Talk with a kitchen remodeler
There are 11 near you kitchen remodelers here.
Kitchen remodeling is a big investment so you should research well before deciding which business to contract.
Research these contractors, choose and call one.
See their website and their reviews on their Google Maps listing.
The details of one of them are shown on the right. Below that one there are 10 others near you. Click on any, and their details will be shown.
Anderson Design & Remodeling
Address: 4431 Point Vicente, Oceanside, CA 92058, USA
Business Description: Anderson Design & Remodeling is a Kitchen Remodeling business based at 4431 Point Vicente, Oceanside, CA 92058, USA
They can be contacted during working hours by telephone: +1760-231-7134
and this is their website: https://www.andersonhomeremodeling.com/.
If you are looking for a great Kitchen Remodeling contractor near you they have been rated by other customers 4.7 out of 5.

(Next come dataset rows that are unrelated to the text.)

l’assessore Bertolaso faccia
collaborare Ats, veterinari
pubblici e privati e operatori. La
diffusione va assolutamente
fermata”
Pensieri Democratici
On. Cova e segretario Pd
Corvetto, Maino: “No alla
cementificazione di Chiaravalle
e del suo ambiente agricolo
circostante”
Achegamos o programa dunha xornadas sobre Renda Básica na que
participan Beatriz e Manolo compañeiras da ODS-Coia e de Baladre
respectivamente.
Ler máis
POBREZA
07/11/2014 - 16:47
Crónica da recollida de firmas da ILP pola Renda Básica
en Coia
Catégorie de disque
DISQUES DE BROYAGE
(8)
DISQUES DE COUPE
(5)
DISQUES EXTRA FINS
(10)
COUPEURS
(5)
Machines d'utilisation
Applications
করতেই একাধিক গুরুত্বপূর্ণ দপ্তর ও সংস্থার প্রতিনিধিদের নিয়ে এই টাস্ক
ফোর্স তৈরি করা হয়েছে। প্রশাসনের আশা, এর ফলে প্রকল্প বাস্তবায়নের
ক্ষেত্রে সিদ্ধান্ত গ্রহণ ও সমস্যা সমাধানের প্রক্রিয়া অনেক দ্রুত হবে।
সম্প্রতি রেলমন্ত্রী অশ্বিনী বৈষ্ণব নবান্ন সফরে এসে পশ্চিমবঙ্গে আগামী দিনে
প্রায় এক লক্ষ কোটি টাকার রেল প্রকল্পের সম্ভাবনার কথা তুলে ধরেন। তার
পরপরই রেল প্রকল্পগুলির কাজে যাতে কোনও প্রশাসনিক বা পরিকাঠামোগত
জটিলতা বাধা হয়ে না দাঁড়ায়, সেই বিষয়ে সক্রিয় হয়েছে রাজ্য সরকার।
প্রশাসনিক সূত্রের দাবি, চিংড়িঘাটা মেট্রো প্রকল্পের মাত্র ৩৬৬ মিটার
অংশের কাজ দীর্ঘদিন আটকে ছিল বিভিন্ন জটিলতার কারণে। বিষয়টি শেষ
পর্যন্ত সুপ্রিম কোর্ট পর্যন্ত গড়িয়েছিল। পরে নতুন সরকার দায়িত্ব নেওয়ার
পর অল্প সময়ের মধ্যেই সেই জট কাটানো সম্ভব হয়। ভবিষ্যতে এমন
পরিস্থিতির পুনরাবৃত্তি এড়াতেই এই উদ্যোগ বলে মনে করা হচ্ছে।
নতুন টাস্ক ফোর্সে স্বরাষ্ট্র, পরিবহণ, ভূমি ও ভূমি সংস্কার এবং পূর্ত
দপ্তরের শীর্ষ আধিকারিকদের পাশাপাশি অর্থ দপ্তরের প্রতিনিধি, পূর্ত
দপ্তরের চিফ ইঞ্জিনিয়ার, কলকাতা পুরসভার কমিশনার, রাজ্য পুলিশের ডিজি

If you want to read some of their testimonials then visit their Google Maps listing here:
Maps Url: https://maps.google.com/?cid=16296892550699564530
Phone Number: +1760-231-7134
Sign Up URL: https://leadsimplify.net/callsuneed/signup?p=1351fbdbfb27186268563d0a279ae495
Customer Ratings: 4.7
Business Name: Anderson Design & Remodeling
Category: Kitchen Remodeling
Address Line 2: Oceanside
Other kitchen remodeling companies near you are :
- Bsmart Construction – Kitchen, Bath & Garage Remodeling
- Home Solutions Kitchen Remodeling
- LeBoeuf & Biasotti
- Reliable Renovations
- Oceanside General Contractor – Kitchen, Bathroom & Home Remodel Experts
- Premium Cabinets Oceanside
- Tower Nine Kitchen and Bath Remodeling
- North Star Kitchen and Bath
- Vista General Contractor – Kitchen, Bathroom & Home Remodel Experts
- Bella Designs & Remodeling
Things to Consider Before We Start
It helps our kitchen consultant greatly if you have thought about some basic design items, such as are listed below. We could then get close to the final planning of the best kitchen for you much sooner.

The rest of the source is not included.